YouTube Redは、月額9.99ドル(約1200円)を支払うことで広告の掲載を無くすことができる新たなサービスで、オフラインでの再生やバックグラウンドでの再生ができる機能なども備えいています。

YouTube Redへの登録は、グーグルが同日発表した「YouTube Music」や、先日リリースした「YouTube Gaming」にも適用され、同じアカウントでログインすることにより複数のデバイスからの視聴にも対応します。YouTube Musicは、音楽の視聴に特化したアプリで、ユーザーが選択した曲やアーティスト情報からユーザー好みの音楽を自動で選出し表示するようにパーソナライズしてくれるアプリです。YouTube Redに登録したアカウントを使用することで、YouTube Musicと連携する「Google Play Music」のサービスについても追加料金を支払うことなく使用することが可能になります。

YouTube Redは2016年初めにサービスを開始する予定で、米国ではトライアル版の「try YouTube Red」を1ヶ月無料で10月28日から提供するとのことです。YouTube RedやYouTube Musicなどのサービスを提供する国や地域については、順次拡大していくとしています。

グーグルは、今回発表された月額有料版と併せてこれらサービスを引き続き無料で提供していくことも明らかにしています。

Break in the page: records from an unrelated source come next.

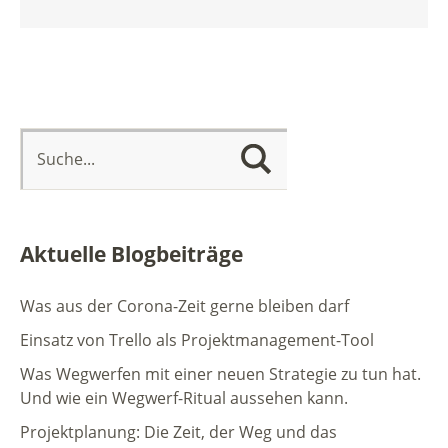
Aktuelle Blogbeiträge
Was aus der Corona-Zeit gerne bleiben darf
Einsatz von Trello als Projektmanagement-Tool
Was Wegwerfen mit einer neuen Strategie zu tun hat.
Und wie ein Wegwerf-Ritual aussehen kann.
Projektplanung: Die Zeit, der Weg und das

広告を掲載しないサービスの開始により、YouTubeで収益を得ていたクリエイター(いわゆるユーチューバー)たちにどのような影響があるのかも気になるところです。動画投稿者によっては1本の動画の中に頻繁に動画広告を挟むものもあり、動画広告の多さや長さから視聴を敬遠するユーザーや不満を多く抱いていたユーザーもいたことが推察されます。オフライン視聴なども含め、YouTubeのヘビーユーザーにとっては朗報となりそうです。